Nevada Pot Policy a Bust
Randall G. Shelden
A just-released study by the Justice Policy Institute (JPI) in Washington, DC concluded that our policies toward marijuana have not succeeded in a decline in overall use. The study (Efficacy and Impact: The Criminal Justice Response to Marijuana Policy in the United States) highlights the impact of policies in terms of monetary costs and the impact on the use of marijuana and other drugs. The findings should come as no surprise for those of use who follow this issue closely. However, some specific findings are revealing and particularly relevant to Nevada, as the study covers some specific states.
National figures show that the federal government is spending about 300 times what we spent 35 years ago on the drug war, rising from $65 million in 1969 to $19 billion in 2003. The report focuses more specifically on matching spending with marijuana use between 1988 and 2003. The data reveal that while expenditures on drug control increased by 307%, marijuana use remained about the same, and in fact showed some increases among youth (according to the annual Monitoring the Future Survey). During the same period, arrests for other illegal drugs like heroin and cocaine fell.
In other words, the policy has shifted to pot smokers. In fact, in 7 out of 10 states, more than half of all drug arrests were for marijuana and in almost 3 of 10 states pot arrests constitute more than 60%. Not surprisingly, there are an estimated 27,900 people in prison for pot alone and another 4,600 in jail for pot.
The costs of this policy are staggering. A Harvard economist estimated that total criminal justice responses (police, courts, corrections) came to around $5.1 billion per year for arresting pot smokers.
Looking at the state of Nevada, the costs for marijuana busts came to about $42 million in 2003. This was for arresting 4,620 people (an arrest rate of 210 per 100,000); in 2003, marijuana arrests accounted for 48% of all arrests in Nevada). The National Survey on Drug Abuse and Health estimated that about 313,000 Nevadans used pot during the past 30 days, which comes to a rate of 6,065 per 100,000. In contrast, in New Mexico, the arrest rate was only 132 and the use rate was 5,909. Utah’s arrest rate for pot stood at 173, with a use rate of 3,104. Colorado’s pot arrest rate was the same as Nevada (210) and their use rate was slightly higher at 6,883. California’s arrest rate for pot was 171 and the use rate stood at 5,217. In general, the detailed study of ten states revealed a clear pattern: the higher the arrest rate, the higher the use rate.

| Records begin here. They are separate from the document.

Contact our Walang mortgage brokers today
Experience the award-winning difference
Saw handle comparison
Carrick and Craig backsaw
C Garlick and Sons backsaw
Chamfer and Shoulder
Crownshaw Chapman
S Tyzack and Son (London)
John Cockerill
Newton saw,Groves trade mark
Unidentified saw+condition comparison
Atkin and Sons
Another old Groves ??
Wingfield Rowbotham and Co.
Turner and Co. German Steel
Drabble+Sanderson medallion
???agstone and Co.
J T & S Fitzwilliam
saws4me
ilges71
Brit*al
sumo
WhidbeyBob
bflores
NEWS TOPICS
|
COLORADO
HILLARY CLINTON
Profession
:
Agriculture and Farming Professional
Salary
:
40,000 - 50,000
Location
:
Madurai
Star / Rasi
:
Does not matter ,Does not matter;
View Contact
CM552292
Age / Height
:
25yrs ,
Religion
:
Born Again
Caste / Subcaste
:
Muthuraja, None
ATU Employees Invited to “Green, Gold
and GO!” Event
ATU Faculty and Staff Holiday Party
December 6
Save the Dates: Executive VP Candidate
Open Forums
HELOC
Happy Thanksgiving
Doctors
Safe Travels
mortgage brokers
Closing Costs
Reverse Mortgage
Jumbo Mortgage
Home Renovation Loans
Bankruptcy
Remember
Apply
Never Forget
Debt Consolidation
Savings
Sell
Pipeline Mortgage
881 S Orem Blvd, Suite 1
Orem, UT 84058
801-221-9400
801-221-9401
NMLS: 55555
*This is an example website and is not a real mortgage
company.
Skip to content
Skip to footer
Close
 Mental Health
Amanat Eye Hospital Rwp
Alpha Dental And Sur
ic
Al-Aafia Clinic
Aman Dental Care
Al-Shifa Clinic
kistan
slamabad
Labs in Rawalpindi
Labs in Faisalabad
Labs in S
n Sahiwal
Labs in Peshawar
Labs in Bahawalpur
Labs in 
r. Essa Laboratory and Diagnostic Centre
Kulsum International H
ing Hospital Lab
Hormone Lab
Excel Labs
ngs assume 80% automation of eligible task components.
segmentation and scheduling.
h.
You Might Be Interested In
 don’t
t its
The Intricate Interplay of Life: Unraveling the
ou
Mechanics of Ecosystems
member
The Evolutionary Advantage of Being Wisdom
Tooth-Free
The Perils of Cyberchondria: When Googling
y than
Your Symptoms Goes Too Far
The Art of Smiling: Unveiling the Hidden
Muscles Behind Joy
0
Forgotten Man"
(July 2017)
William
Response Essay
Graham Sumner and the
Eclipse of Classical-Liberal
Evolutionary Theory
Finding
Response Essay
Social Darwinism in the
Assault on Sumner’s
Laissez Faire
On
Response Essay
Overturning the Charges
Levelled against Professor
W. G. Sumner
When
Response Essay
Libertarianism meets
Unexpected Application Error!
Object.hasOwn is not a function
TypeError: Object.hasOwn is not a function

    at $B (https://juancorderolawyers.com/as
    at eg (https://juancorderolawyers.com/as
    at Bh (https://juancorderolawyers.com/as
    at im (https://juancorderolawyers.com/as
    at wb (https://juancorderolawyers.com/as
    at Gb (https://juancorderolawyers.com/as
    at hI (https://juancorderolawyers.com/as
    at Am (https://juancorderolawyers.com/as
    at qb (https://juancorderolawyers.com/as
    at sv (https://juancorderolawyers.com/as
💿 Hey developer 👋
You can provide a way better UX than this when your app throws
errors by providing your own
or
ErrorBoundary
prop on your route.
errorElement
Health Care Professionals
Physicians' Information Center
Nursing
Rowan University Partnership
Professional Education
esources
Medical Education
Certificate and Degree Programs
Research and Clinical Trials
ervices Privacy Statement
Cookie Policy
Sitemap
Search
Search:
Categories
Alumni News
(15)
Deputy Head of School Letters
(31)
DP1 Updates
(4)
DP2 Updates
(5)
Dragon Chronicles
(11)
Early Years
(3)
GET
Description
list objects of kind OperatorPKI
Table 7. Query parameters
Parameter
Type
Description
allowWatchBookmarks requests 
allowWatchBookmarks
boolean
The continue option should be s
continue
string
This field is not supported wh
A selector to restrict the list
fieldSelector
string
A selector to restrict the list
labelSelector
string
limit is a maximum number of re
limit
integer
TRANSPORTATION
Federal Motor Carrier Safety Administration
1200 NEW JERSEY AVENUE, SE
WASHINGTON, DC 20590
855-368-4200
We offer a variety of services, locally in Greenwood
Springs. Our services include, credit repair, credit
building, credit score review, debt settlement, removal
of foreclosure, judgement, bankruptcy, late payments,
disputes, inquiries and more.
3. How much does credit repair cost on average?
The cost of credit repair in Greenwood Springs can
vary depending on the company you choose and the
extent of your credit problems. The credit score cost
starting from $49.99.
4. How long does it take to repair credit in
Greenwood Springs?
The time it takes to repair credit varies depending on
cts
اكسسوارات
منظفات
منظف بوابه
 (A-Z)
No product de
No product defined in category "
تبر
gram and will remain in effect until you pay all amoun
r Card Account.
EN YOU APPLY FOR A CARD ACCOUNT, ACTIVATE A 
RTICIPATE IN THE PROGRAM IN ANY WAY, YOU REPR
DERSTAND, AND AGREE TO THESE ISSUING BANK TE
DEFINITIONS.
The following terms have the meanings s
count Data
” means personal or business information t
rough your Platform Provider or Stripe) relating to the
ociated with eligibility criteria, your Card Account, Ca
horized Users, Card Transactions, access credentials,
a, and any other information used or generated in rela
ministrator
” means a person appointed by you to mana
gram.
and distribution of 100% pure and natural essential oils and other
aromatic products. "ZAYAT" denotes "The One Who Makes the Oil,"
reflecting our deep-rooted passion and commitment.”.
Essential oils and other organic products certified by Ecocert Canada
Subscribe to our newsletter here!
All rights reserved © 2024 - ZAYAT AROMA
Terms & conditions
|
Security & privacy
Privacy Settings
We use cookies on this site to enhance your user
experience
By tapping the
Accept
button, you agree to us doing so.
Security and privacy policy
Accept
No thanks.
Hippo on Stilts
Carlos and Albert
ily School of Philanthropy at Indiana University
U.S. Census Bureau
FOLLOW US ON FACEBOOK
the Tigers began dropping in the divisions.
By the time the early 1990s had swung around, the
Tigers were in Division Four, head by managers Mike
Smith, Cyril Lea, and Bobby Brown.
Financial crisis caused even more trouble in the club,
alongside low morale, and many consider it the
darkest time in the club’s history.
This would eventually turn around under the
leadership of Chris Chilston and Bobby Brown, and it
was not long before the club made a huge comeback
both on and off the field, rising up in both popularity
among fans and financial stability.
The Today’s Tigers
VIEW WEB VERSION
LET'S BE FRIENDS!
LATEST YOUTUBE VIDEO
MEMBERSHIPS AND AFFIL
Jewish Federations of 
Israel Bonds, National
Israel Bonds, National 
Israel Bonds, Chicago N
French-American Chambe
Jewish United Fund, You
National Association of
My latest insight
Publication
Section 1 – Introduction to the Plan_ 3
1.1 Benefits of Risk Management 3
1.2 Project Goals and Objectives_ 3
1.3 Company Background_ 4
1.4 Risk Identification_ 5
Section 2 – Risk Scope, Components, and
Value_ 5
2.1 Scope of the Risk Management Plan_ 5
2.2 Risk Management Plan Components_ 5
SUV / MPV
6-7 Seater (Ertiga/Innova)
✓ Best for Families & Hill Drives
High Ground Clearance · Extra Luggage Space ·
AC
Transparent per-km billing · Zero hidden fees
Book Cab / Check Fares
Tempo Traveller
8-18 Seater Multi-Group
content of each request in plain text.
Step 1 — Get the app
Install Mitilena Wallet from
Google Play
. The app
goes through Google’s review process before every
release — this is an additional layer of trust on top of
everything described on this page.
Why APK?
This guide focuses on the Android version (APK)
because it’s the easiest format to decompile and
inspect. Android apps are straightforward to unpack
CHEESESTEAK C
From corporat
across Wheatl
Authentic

What many fail to understand are what researchers are calling the "collateral damages" of our drug control policies. Among these damages are the loss of jobs, barriers to finding both jobs and housing upon release from prison (one study found that among those between the ages of 16 and 24, the time spent in jail "reduced work time over the next decade by 25-30 percent when compared with arrested youth who were not incarcerated"), the loss of the vote (about 13 million former prisoners cannot vote), the denial of public assistance and food stamps, denial of public housing, suspension of drivers’ licenses, the ability to take care of their families, the impact on children (nationally, there are more than 2 million children with a parent in prison and at least 6 million with a parent somewhere in the criminal justice system on any given day).
Over the past several years I have written at length about the drug war, pointing to the futility of addressing what is essentially a public health problem via the criminal justice system. Literally thousands of research reports have been produced during the past 30 years showing the failure of this policy to curb drug use and documenting the "collateral damages." Those in the position to change these policies are fully aware of these reports. Yet the policies continue. It is as if they don’t care what the research shows. I have often concluded that they ignore the research because the drug war is "successful" in that it has targeted the poor in general and racial minorities in particular and, in effect, disposed of them in jails and prisons, while the huge "crime control industry" grows and grows, with many benefits in terms of corporate profits and well-paying careers.